*Required work*. Whenever the string "pasajeros" turns up in a line below, that line should be copied.

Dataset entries
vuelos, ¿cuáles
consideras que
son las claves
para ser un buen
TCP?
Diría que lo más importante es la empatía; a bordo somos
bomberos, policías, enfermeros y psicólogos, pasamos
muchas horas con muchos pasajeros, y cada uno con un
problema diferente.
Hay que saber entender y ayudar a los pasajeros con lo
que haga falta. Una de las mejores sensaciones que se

==

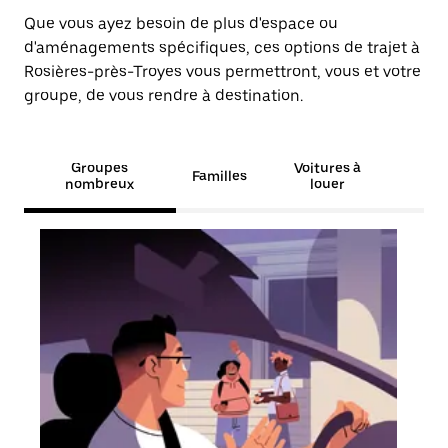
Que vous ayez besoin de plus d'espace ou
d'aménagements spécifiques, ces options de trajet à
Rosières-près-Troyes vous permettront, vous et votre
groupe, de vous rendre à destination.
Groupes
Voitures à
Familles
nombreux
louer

*Written solution*.
muchas horas con muchos pasajeros, y cada uno con un
Hay que saber entender y ayudar a los pasajeros con lo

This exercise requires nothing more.